As far as diamonds, contrary to a certain marketing slogan, they don’t last forever. I’m not sure what time frame, but eventually they’ll convert to graphite.

Since glass might last that long, microprocessors and photovoltaic cells should be identifiable in five million years. Although not as such by the civilization described in the OP. Need microscopes to see the circuits.

That’s what I get for passing along something I read without verifying it first.

I did some checking after your post and you’re right. Stainless steel does not last indefinitely. It starts corroding in just a few decades underground and would not last more than a few centuries.

Really? I believe that anything on Mars will be sandblasted into dust long before a million years. Maybe a couple of thousand years tops.

Needs to be in the right spot of course; in millions of years, some chunks of crust will be pushed back down into the mantle, melting away, and glaciers, erosion, etc. will scour or pulverize a lot of what’s left. Not to mention if humans are still around and busy for the next hundred thousand years, there may be drastic changes to the Earth’s crust.
But, assuming no major changes to the Earth different from the last five million years, there will be plenty of artifacts findable in five million years.
Gold items, ceramic jewelry or other objects, glass (if nothing crushes it, a cell phone screen should last indefinitely, even while the metal case rusts to nothing).
And even something relatively short-lived, like a key or baseball or bottle cap, could end up in just the right kind of mud and make an impression that hardens to rock and is observable in five million years.

So this is an interesting question. If humanity died out, how would things play out and over what timeframe with all the artificial satellites?

Well, many diamonds were formed in the Precambrian, so I’d say they would last for at least half a gigayear.

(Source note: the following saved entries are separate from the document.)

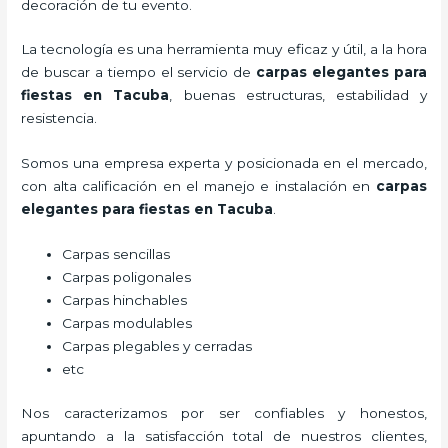
decoración de tu evento.
La tecnología es una herramienta muy eficaz y útil, a la hora
de buscar a tiempo el servicio de
carpas elegantes para
fiestas
en Tacuba
, buenas estructuras, estabilidad y
resistencia.
Somos una empresa experta y posicionada en el mercado,
con alta calificación en el manejo e instalación en
carpas
elegantes para fiestas
en Tacuba
.
Carpas sencillas
Carpas poligonales
Carpas hinchables
Carpas modulables
Carpas plegables y cerradas
etc
Nos caracterizamos por ser confiables y honestos,
apuntando a la satisfacción total de nuestros clientes,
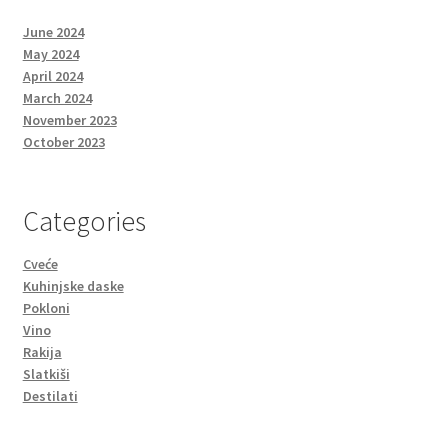
June 2024
May 2024
April 2024
March 2024
November 2023
October 2023
Categories
Cveće
Kuhinjske daske
Pokloni
Vino
Rakija
Slatkiši
Destilati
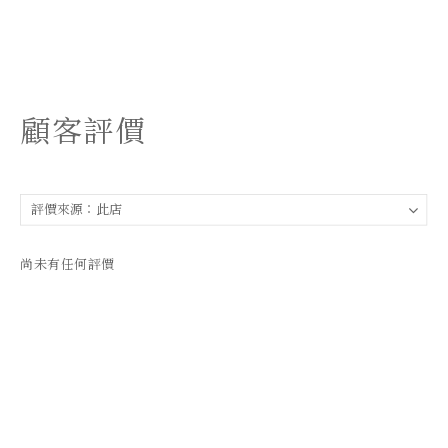
顧客評價
尚未有任何評價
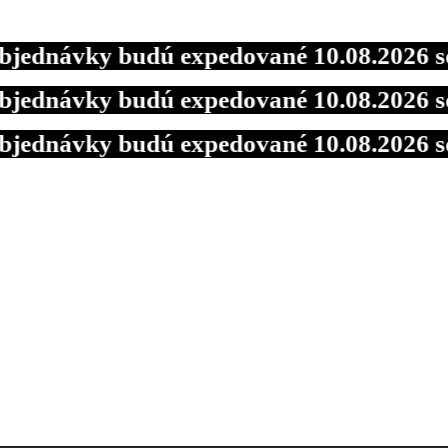
ávky budú expedované 10.08.2026 so zľa
ávky budú expedované 10.08.2026 so zľa
ávky budú expedované 10.08.2026 so zľa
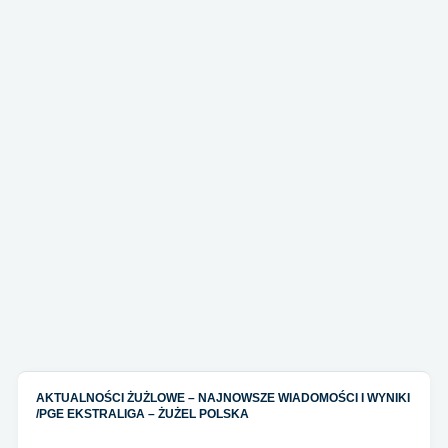
AKTUALNOŚCI ŻUŻLOWE – NAJNOWSZE WIADOMOŚCI I WYNIKI
/
PGE EKSTRALIGA – ŻUŻEL POLSKA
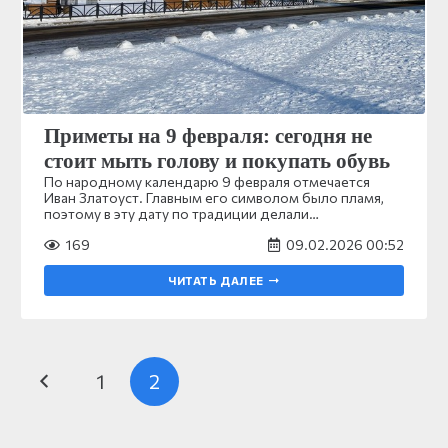
Приметы на 9 февраля: сегодня не
стоит мыть голову и покупать обувь
По народному календарю 9 февраля отмечается
Иван Златоуст. Главным его символом было пламя,
поэтому в эту дату по традиции делали…
169
09.02.2026 00:52
ЧИТАТЬ ДАЛЕЕ
1
2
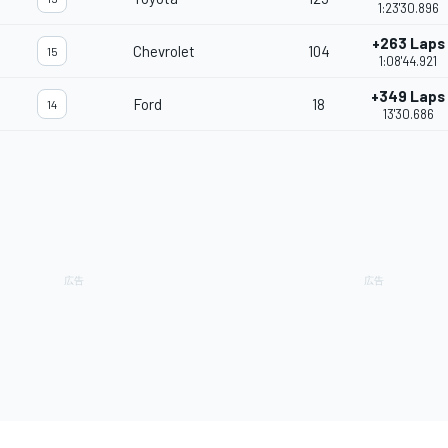
1:23'30.896
+263 Laps
Chevrolet
104
15
1:08'44.921
+349 Laps
Ford
18
14
13'30.686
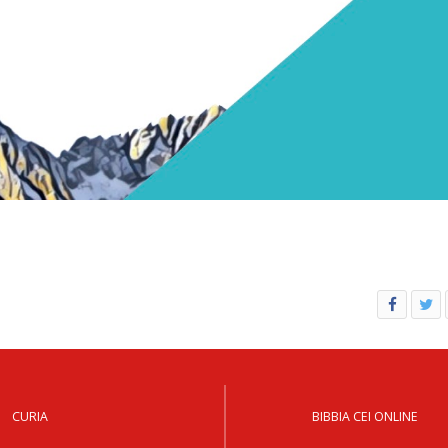
CURIA
BIBBIA CEI ONLINE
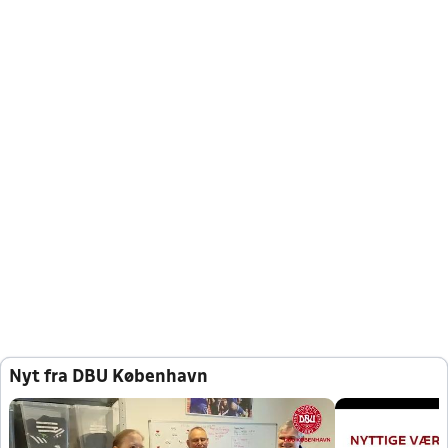
Nyt fra DBU København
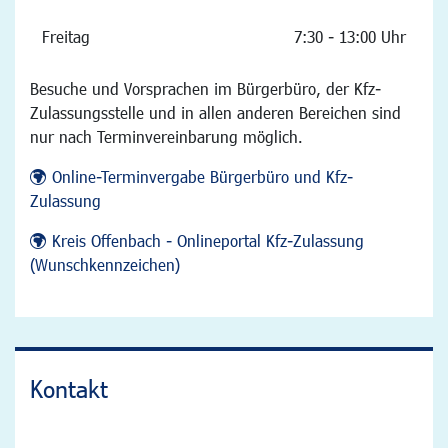
Freitag
7:30 - 13:00 Uhr
Besuche und Vorsprachen im Bürgerbüro, der Kfz-
Zulassungsstelle und in allen anderen Bereichen sind
nur nach Terminvereinbarung möglich.
Online-Terminvergabe Bürgerbüro und Kfz-
Zulassung
Kreis Offenbach - Onlineportal Kfz-Zulassung
(Wunschkennzeichen)
Kontakt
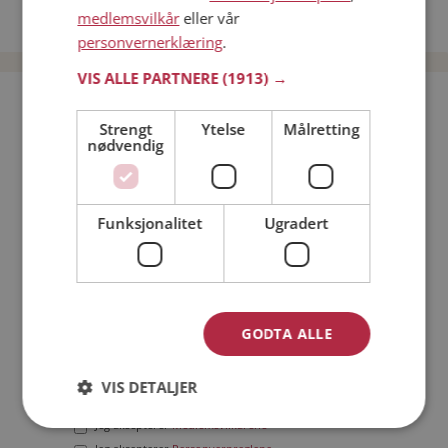
medlemsvilkår
eller vår
Date menn i Norge
personvernerklæring
.
VIS ALLE PARTNERE
(1913) →
Bli medlem gratis!
Strengt
Ytelse
Målretting
nødvendig
Jeg er en:
Mann
Kvinne
Min alder:
Funksjonalitet
Ugradert
GODTA ALLE
VIS DETALJER
Jeg aksepterer
Medlemsvilkårene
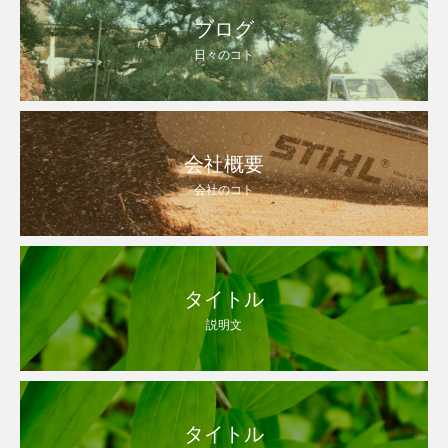
ブログ
日々のコト
会社概要
会社のコト
タイトル
説明文
タイトル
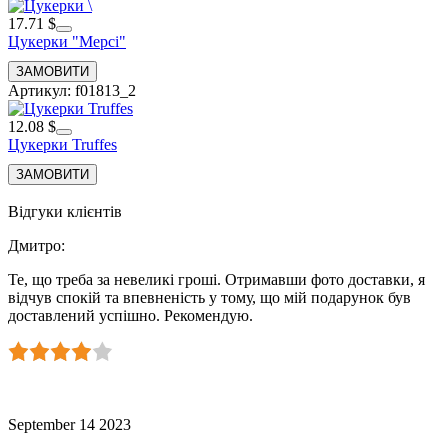
17.71 $
Цукерки "Мерсі"
Артикул: f01813_2
12.08 $
Цукерки Truffes
Відгуки клієнтів
Дмитро
:
Те, що треба за невеликі гроші. Отримавши фото доставки, я
відчув спокій та впевненість у тому, що мій подарунок був
доставлений успішно. Рекомендую.
September 14 2023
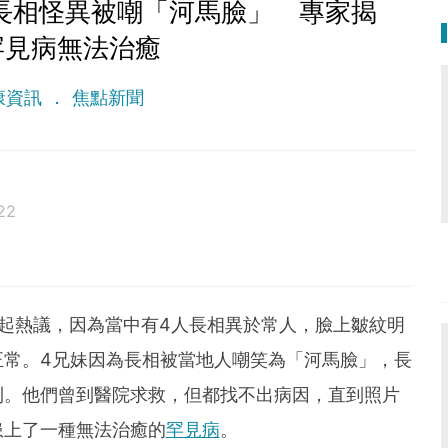
長相怪異被嘲「河馬臉」 專家揭
罕見病無法治癒
康資訊
焦點新聞
22
alth.
起熱議，因為當中有4人長相異於常人，臉上皺紋明
正常。4兄妹因為長相被當地人嘲笑為「河馬臉」，長
利。他們曾到醫院求救，但都找不出病因，直到照片
患上了一種無法治癒的
罕見病
。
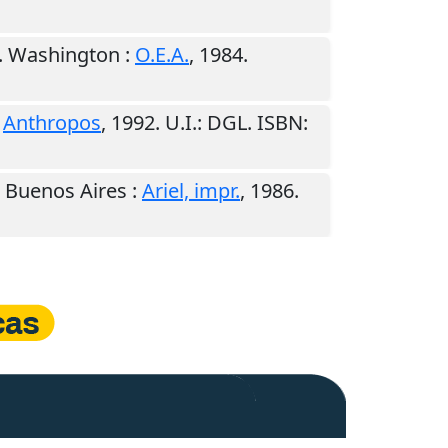
.
Washington
:
O.E.A.
,
1984
.
:
Anthropos
,
1992
.
U.I.
: DGL. ISBN:
.
Buenos Aires
:
Ariel, impr.
,
1986
.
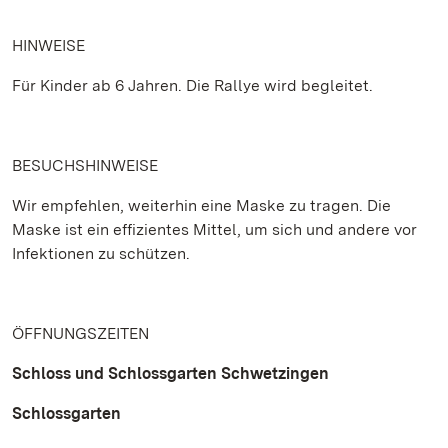
HINWEISE
Für Kinder ab 6 Jahren. Die Rallye wird begleitet.
BESUCHSHINWEISE
Wir empfehlen, weiterhin eine Maske zu tragen. Die
Maske ist ein effizientes Mittel, um sich und andere vor
Infektionen zu schützen.
ÖFFNUNGSZEITEN
Schloss und Schlossgarten Schwetzingen
Schlossgarten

Mars sand storms aren’t quite how it’s depicted on The Martian. Mostly the very fine dust gets picked up by an atmosphere that’s a hundred times thinner than Earth’s, wafts about a bit, and falls on things like exposed solar panels. The rovers are more likely to get buried than blasted.

Probably be a couple of 1990 Hondas still driving around.

And that sediment layer from 1999 made entirely of AOL CDs.

Well we know of at least one car up there in orbit around the Sun. The Tesla Roadster.

Says here there is good chance it won’t bump into anything for at least 15 Million years.

Though, of course, your mileage may vary!